Not all exercises are entirely beneficial as some can negatively impact the joints and hinder recovery.

Running and jumping are not recommended as these are categorised as high impact exercises due to the force exerted on the joints during the movement.

A 2019 study found that during running, each heel strike exerts a force up to three times an individual’s body weight on their feet.

With each strike the force moves up through the leg to tendons, ligaments, joints, and the bones inside causing pain and inflammation.

This isn’t to say that running causes arthritis or ruins the knees – this urban legend has been debunked through scientific research.

What it does mean is that if an individual has osteoarthritis, particularly in their knee, they shouldn’t necessarily be running.

Instead, low impact exercises such as cycling and swimming are safer as they exert lower impacts on the joints.

Other exercises that should be avoided according to research include forms of fitness that involve sudden changes of direction.

The reason is because these sports exert higher forces on the joints with a 2016 study published in the American Journal of Sports Medicine finding that “male athletes participating in elite impact sports are at an increased risk of developing hip OA”.

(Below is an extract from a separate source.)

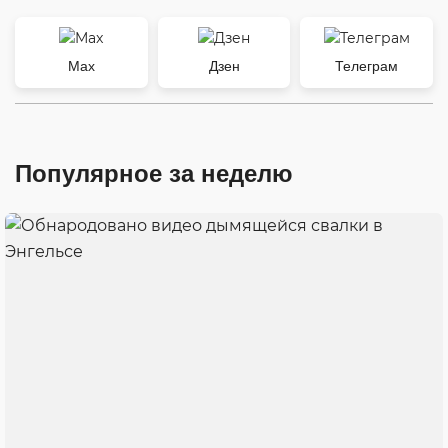
Max
Дзен
Телеграм
Популярное за неделю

As well as highlighting the risk of repeated sudden changes of direction, the findings also added “those participating in high-level long-distance running do not have a clearly elevated risk”.

While running for the most part does not cause arthritis, the terrain on which a person engages in running or exercise could exacerbate symptoms of osteoarthritis due to the constant requirement to adjust the posture on every step causing the hip joints to work harder.

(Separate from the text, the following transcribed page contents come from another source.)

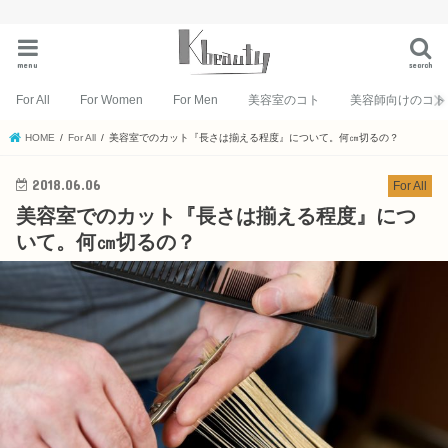
menu
search
For All
For Women
For Men
美容室のコト
美容師向けのコト
HOME
For All
美容室でのカット『長さは揃える程度』について。何㎝切るの？
2018.06.06
For All
美容室でのカット『長さは揃える程度』につ
いて。何㎝切るの？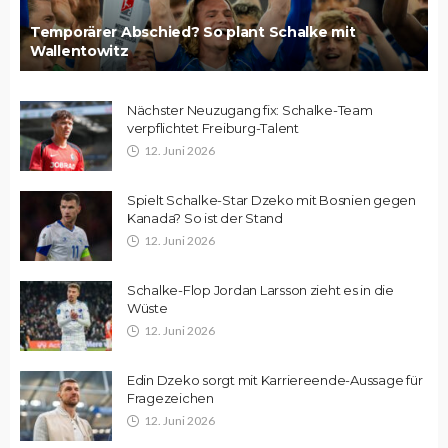
Temporärer Abschied? So plant Schalke mit
Wallentowitz
Nächster Neuzugang fix: Schalke-Team
verpflichtet Freiburg-Talent
12. Juni 2026
Spielt Schalke-Star Dzeko mit Bosnien gegen
Kanada? So ist der Stand
12. Juni 2026
Schalke-Flop Jordan Larsson zieht es in die
Wüste
12. Juni 2026
Edin Dzeko sorgt mit Karriereende-Aussage für
Fragezeichen
12. Juni 2026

Should an individual relatively new to regular exercise want to increase their distance it is advised that they limit their initial explorations to smooth surfaces.

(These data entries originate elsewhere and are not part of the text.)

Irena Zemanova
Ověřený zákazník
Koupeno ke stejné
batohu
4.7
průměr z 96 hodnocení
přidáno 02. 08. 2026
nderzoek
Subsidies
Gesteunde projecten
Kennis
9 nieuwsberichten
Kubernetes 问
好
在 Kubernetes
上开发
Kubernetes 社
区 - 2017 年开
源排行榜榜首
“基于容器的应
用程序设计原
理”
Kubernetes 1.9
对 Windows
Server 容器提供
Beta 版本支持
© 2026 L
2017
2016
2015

Away from exercise and losing weight, there are other treatments that can be recommended by your GP to ease the symptoms of osteoarthritis such as painkillers.

Arthritis causes increased pain and stiffness in the joints reducing a patient’s quality of life.

Paracetamol and NSAIDs (non-steroidal anti-inflammatory drugs) in conjunction with surgery and exercise can help reduce this pain by reducing the inflammation.

NSAIDS will only be prescribed by a GP if paracetamol is ineffective, and which one is used will depend on an individual case.